**TASK TO COMPLETE:**
The reply should reproduce every line of the data below word for word, minus any images.

**THE INPUT:**
╔══

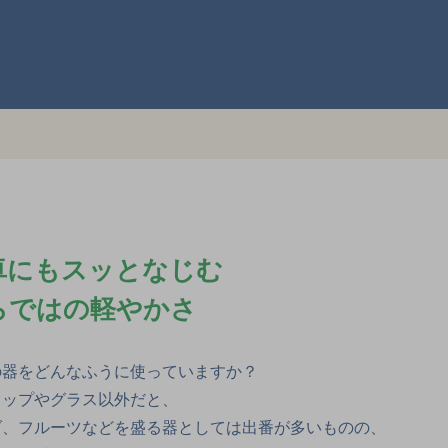
卓にもスッとなじむ
らではの軽やかさ
の器をどんなふうに使っていますか？
コップやグラス以外だと、
ダ、フルーツなどを盛る器としては出番が多いものの、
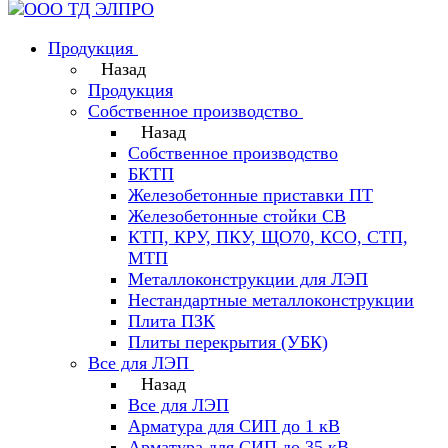
Продукция
Назад
Продукция
Собственное производство
Назад
Собственное производство
БКТП
Железобетонные приставки ПТ
Железобетонные стойки СВ
КТП, КРУ, ПКУ, ЩО70, КСО, СТП,
МТП
Металлоконструкции для ЛЭП
Нестандартные металлоконструкции
Плита ПЗК
Плиты перекрытия (УБК)
Все для ЛЭП
Назад
Все для ЛЭП
Арматура для СИП до 1 кВ
Арматура для СИП до 35 кВ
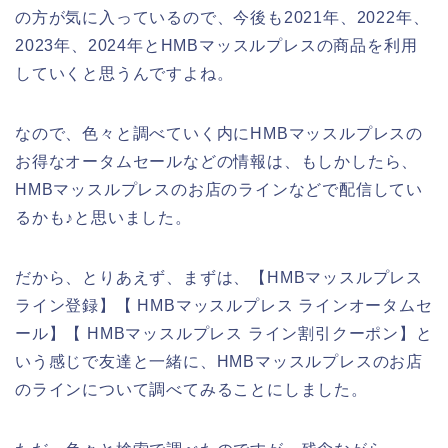
の方が気に入っているので、今後も2021年、2022年、
2023年、2024年とHMBマッスルプレスの商品を利用
していくと思うんですよね。
なので、色々と調べていく内にHMBマッスルプレスの
お得なオータムセールなどの情報は、もしかしたら、
HMBマッスルプレスのお店のラインなどで配信してい
るかも♪と思いました。
だから、とりあえず、まずは、【HMBマッスルプレス
ライン登録】【 HMBマッスルプレス ラインオータムセ
ール】【 HMBマッスルプレス ライン割引クーポン】と
いう感じで友達と一緒に、HMBマッスルプレスのお店
のラインについて調べてみることにしました。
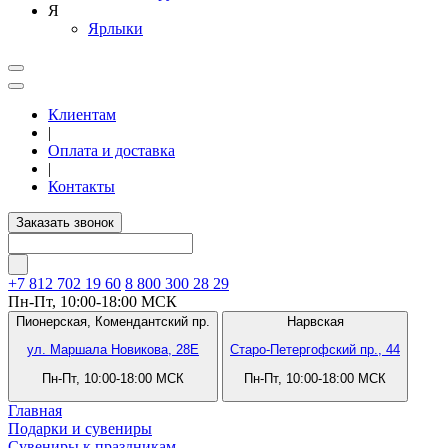
Я
Ярлыки
Клиентам
|
Оплата и доставка
|
Контакты
Заказать звонок
+7 812
702 19 60
8 800 300 28 29
Пн-Пт, 10:00-18:00 МСК
Пионерская,
Комендантский пр.
Нарвская
ул. Маршала Новикова, 28Е
Старо-Петергофский пр., 44
Пн-Пт, 10:00-18:00 МСК
Пн-Пт, 10:00-18:00 МСК
Главная
Подарки и сувениры
Сувениры к праздникам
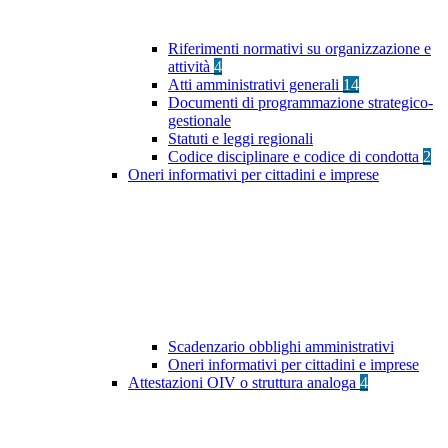
Riferimenti normativi su organizzazione e
attività
4
Atti amministrativi generali
14
Documenti di programmazione strategico-
gestionale
Statuti e leggi regionali
Codice disciplinare e codice di condotta
2
Oneri informativi per cittadini e imprese
Scadenzario obblighi amministrativi
Oneri informativi per cittadini e imprese
Attestazioni OIV o struttura analoga
4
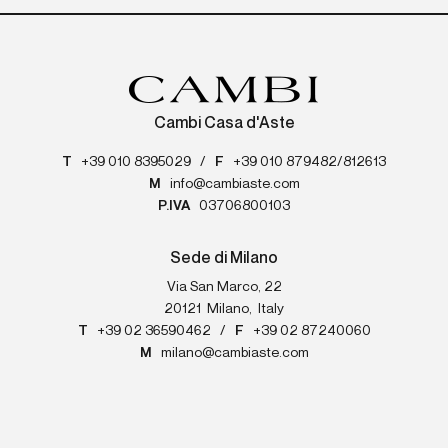
Cambi Casa d'Aste
T
+39 010 8395029
/
F
+39 010 879482/812613
M
info@cambiaste.com
P.IVA
03706800103
Sede di Milano
Via San Marco, 22
20121
Milano
,
Italy
T
+39 02 36590462
/
F
+39 02 87240060
M
milano@cambiaste.com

╚══

**WRITTEN SOLUTION:**
卓にもスッとなじむ
らではの軽やかさ
の器をどんなふうに使っていますか？
コップやグラス以外だと、
ダ、フルーツなどを盛る器としては出番が多いものの、
Продукция
Назад
Продукция
Собственное производство
Назад
Собственное производство
БКТП
Железобетонные приставки ПТ
Железобетонные стойки СВ
КТП, КРУ, ПКУ, ЩО70, КСО, СТП,
МТП
Металлоконструкции для ЛЭП
Нестандартные металлоконструкции
Плита ПЗК
Плиты перекрытия (УБК)
Все для ЛЭП
Назад
Все для ЛЭП
Арматура для СИП до 1 кВ
Арматура для СИП до 35 кВ
の方が気に入っているので、今後も2021年、2022年、
2023年、2024年とHMBマッスルプレスの商品を利用
していくと思うんですよね。
なので、色々と調べていく内にHMBマッスルプレスの
お得なオータムセールなどの情報は、もしかしたら、
HMBマッスルプレスのお店のラインなどで配信してい
るかも♪と思いました。
だから、とりあえず、まずは、【HMBマッスルプレス
ライン登録】【 HMBマッスルプレス ラインオータムセ
ール】【 HMBマッスルプレス ライン割引クーポン】と
いう感じで友達と一緒に、HMBマッスルプレスのお店
のラインについて調べてみることにしました。
Я
Ярлыки
Клиентам
|
Оплата и доставка
|
Контакты
Заказать звонок
+7 812
702 19 60
8 800 300 28 29
Пн-Пт, 10:00-18:00 МСК
Пионерская,
Комендантский пр.
Нарвская
ул. Маршала Новикова, 28Е
Старо-Петергофский пр., 44
Пн-Пт, 10:00-18:00 МСК
Пн-Пт, 10:00-18:00 МСК
Главная
Подарки и сувениры
Сувениры к праздникам
Riferimenti normativi su organizzazione e
attività
4
Atti amministrativi generali
14
Documenti di programmazione strategico-
gestionale
Statuti e leggi regionali
Codice disciplinare e codice di condotta
2
Oneri informativi per cittadini e imprese
Scadenzario obblighi amministrativi
Oneri informativi per cittadini e imprese
Attestazioni OIV o struttura analoga
4
Cambi Casa d'Aste
T
+39 010 8395029
/
F
+39 010 879482/812613
M
info@cambiaste.com
P.IVA
03706800103
Sede di Milano
Via San Marco, 22
20121
Milano
,
Italy
T
+39 02 36590462
/
F
+39 02 87240060
M
milano@cambiaste.com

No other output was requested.